* [EXERCISE MATERIAL]
# # #
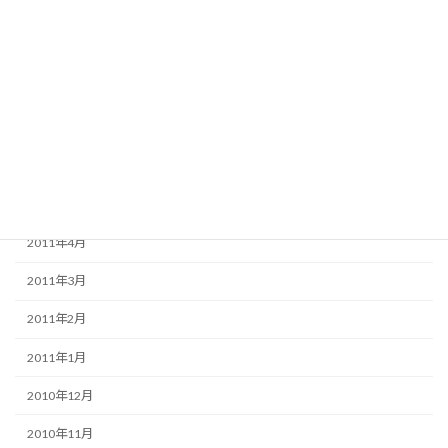
2011年10月
2011年9月
2011年8月
2011年7月
2011年6月
2011年5月
2011年4月
2011年3月
2011年2月
2011年1月
2010年12月
2010年11月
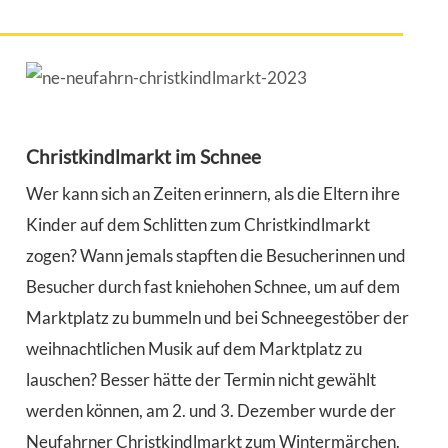
Christkindlmarkt im Schnee
Wer kann sich an Zeiten erinnern, als die Eltern ihre
Kinder auf dem Schlitten zum Christkindlmarkt
zogen? Wann jemals stapften die Besucherinnen und
Besucher durch fast kniehohen Schnee, um auf dem
Marktplatz zu bummeln und bei Schneegestöber der
weihnachtlichen Musik auf dem Marktplatz zu
lauschen? Besser hätte der Termin nicht gewählt
werden können, am 2. und 3. Dezember wurde der
Neufahrner Christkindlmarkt zum Wintermärchen.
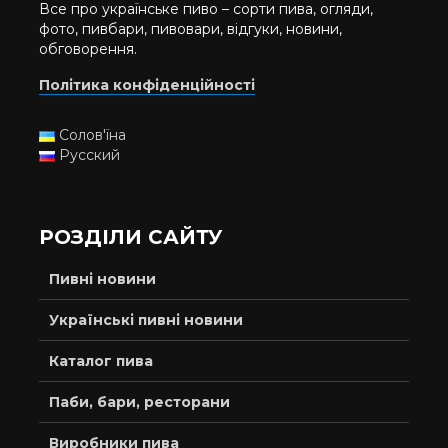
Все про українське пиво – сорти пива, огляди,
фото, пивбари, пивовари, відгуки, новини,
обговорення.
Політика конфіденційності
Солов'їна
Русский
РОЗДІЛИ САЙТУ
Пивні новини
Українські пивні новини
Каталог пива
Паби, бари, ресторани
Виробники пива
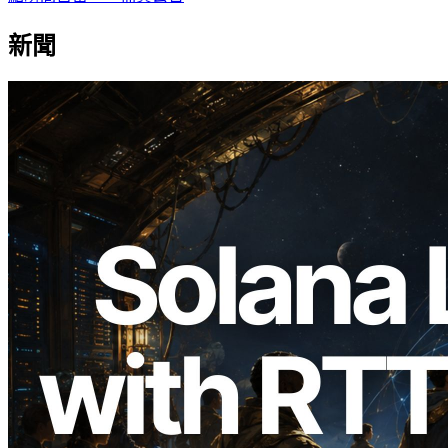
新聞
2026.08.05
ERPC 擴展 Solana Leader Slot API：新
增全球 7 個區域的 Ping 測量 —
Validators Information API 同步上線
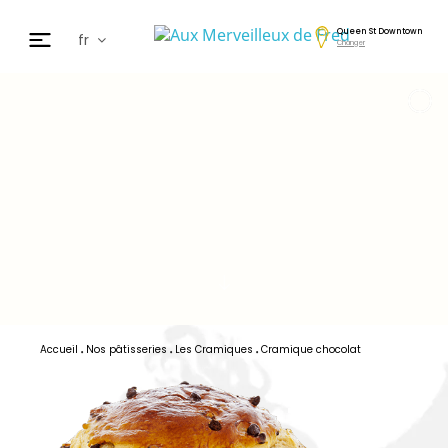
Queen St Downtown
fr
Changer
en
de
日本
nl
cz
ar
es
Accueil
Nos pâtisseries
Les Cramiques
Cramique chocolat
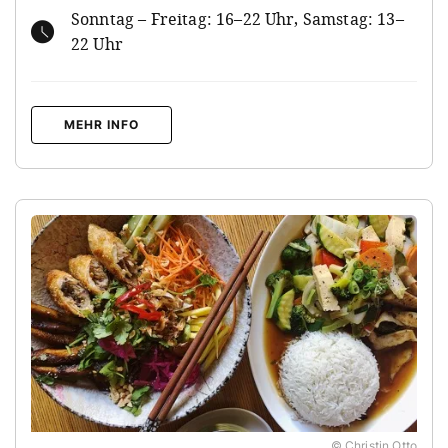
Sonntag – Freitag: 16–22 Uhr, Samstag: 13–
22 Uhr
MEHR INFO
© Christin Otto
# # #
* [PROBLEM] Without any pictures, write out the lines running from the one containing "Validators Information API 同步上線" through the end of the listing above, both included, exactly as given.

* [RESPONSE]
Validators Information API 同步上線
Queen St Downtown
fr
Changer
en
de
日本
nl
cz
ar
es
Accueil
Nos pâtisseries
Les Cramiques
Cramique chocolat
Sonntag – Freitag: 16–22 Uhr, Samstag: 13–
22 Uhr
MEHR INFO
© Christin Otto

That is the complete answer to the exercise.